Set down the data below word for word, and leave the images aside.
● ● ●
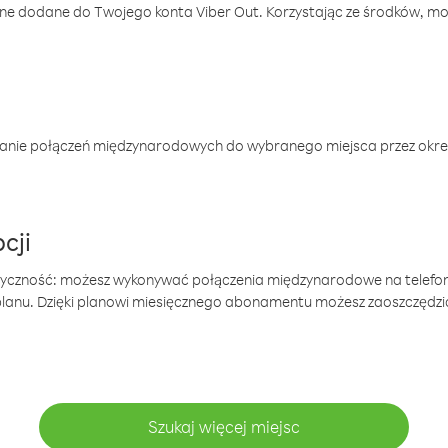
one dodane do Twojego konta Viber Out. Korzystając ze środków, m
anie połączeń międzynarodowych do wybranego miejsca przez okres
cji
tyczność: możesz wykonywać połączenia międzynarodowe na telefo
 planu. Dzięki planowi miesięcznego abonamentu możesz zaoszczędz
Szukaj więcej miejsc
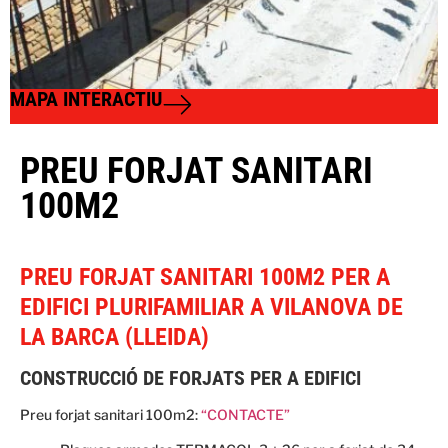
MAPA INTERACTIU
PREU FORJAT SANITARI
100M2
PREU FORJAT SANITARI 100M2 PER A
EDIFICI PLURIFAMILIAR A VILANOVA DE
LA BARCA (LLEIDA)
CONSTRUCCIÓ DE FORJATS PER A EDIFICI
Preu forjat sanitari 100m2:
“CONTACTE”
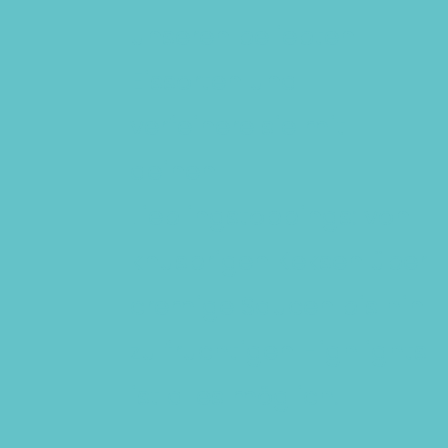
unseren beliebten
Eissorten und
verfeinere sie mit
deinen
Lieblingstoppings: von
knusprigen Keksen über
cremige Saucen bis hin
zu fruchtigen Highlights
ist alles möglich.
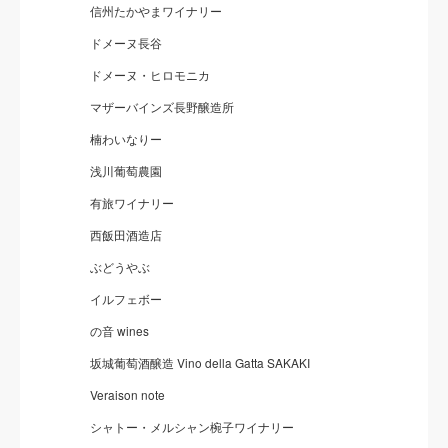
信州たかやまワイナリー
ドメーヌ長谷
ドメーヌ・ヒロモニカ
マザーバインズ長野醸造所
楠わいなりー
浅川葡萄農園
有旅ワイナリー
西飯田酒造店
ぶどうやぶ
イルフェボー
の音 wines
坂城葡萄酒醸造 Vino della Gatta SAKAKI
Veraison note
シャトー・メルシャン椀子ワイナリー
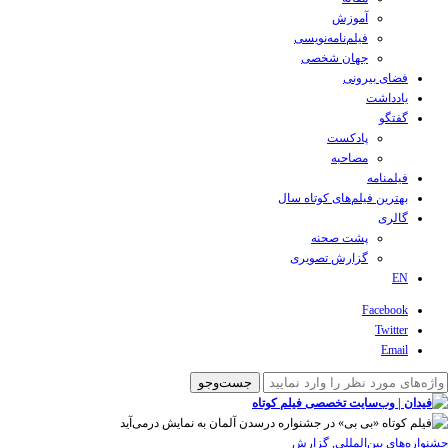
آموزش
فیلم‌نامه‌نویسی
جهان شخصی
فضای بیرونی
یادداشت
گفتگو
پادکست
مصاحبه
فیلمنامه
بهترین فیلم‌های کوتاه سال
گالری
پشت صحنه
گزارش تصویری
EN
Facebook
Twitter
Email
‌‌جشنواره‌های بین‌المللی
,
گزارش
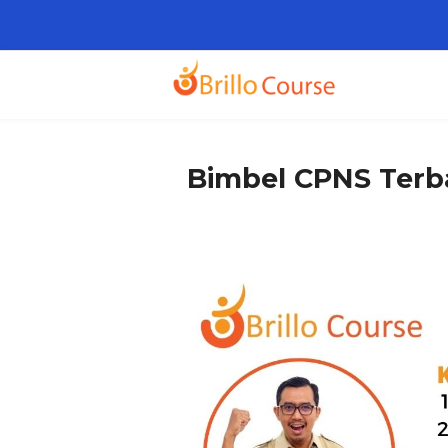
Bimbel CPNS Terb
● ● ●
→ COMPLETED TASK
one dodane do Twojego konta Viber Out. Korzystając ze środków, m
anie połączeń międzynarodowych do wybranego miejsca przez okres
cji
tyczność: możesz wykonywać połączenia międzynarodowe na telefo
 planu. Dzięki planowi miesięcznego abonamentu możesz zaoszczędz
Szukaj więcej miejsc
MAPA INTERACTIU
PREU FORJAT SANITARI
100M2
PREU FORJAT SANITARI 100M2 PER A
EDIFICI PLURIFAMILIAR A VILANOVA DE
LA BARCA (LLEIDA)
CONSTRUCCIÓ DE FORJATS PER A EDIFICI
Preu forjat sanitari 100m2:
“CONTACTE”
unseren beliebten
Eissorten und
verfeinere sie mit
deinen
Lieblingstoppings: von
knusprigen Keksen über
cremige Saucen bis hin
zu fruchtigen Highlights
ist alles möglich.
信州たかやまワイナリー
ドメーヌ長谷
ドメーヌ・ヒロモニカ
マザーバインズ長野醸造所
楠わいなりー
浅川葡萄農園
有旅ワイナリー
西飯田酒造店
ぶどうやぶ
イルフェボー
の音 wines
坂城葡萄酒醸造 Vino della Gatta SAKAKI
Veraison note
シャトー・メルシャン椀子ワイナリー
آموزش
فیلم‌نامه‌نویسی
جهان شخصی
فضای بیرونی
یادداشت
گفتگو
پادکست
مصاحبه
فیلمنامه
بهترین فیلم‌های کوتاه سال
گالری
پشت صحنه
گزارش تصویری
EN
Facebook
Twitter
Email
‌‌جشنواره‌های بین‌المللی
,
گزارش
Bimbel CPNS Terb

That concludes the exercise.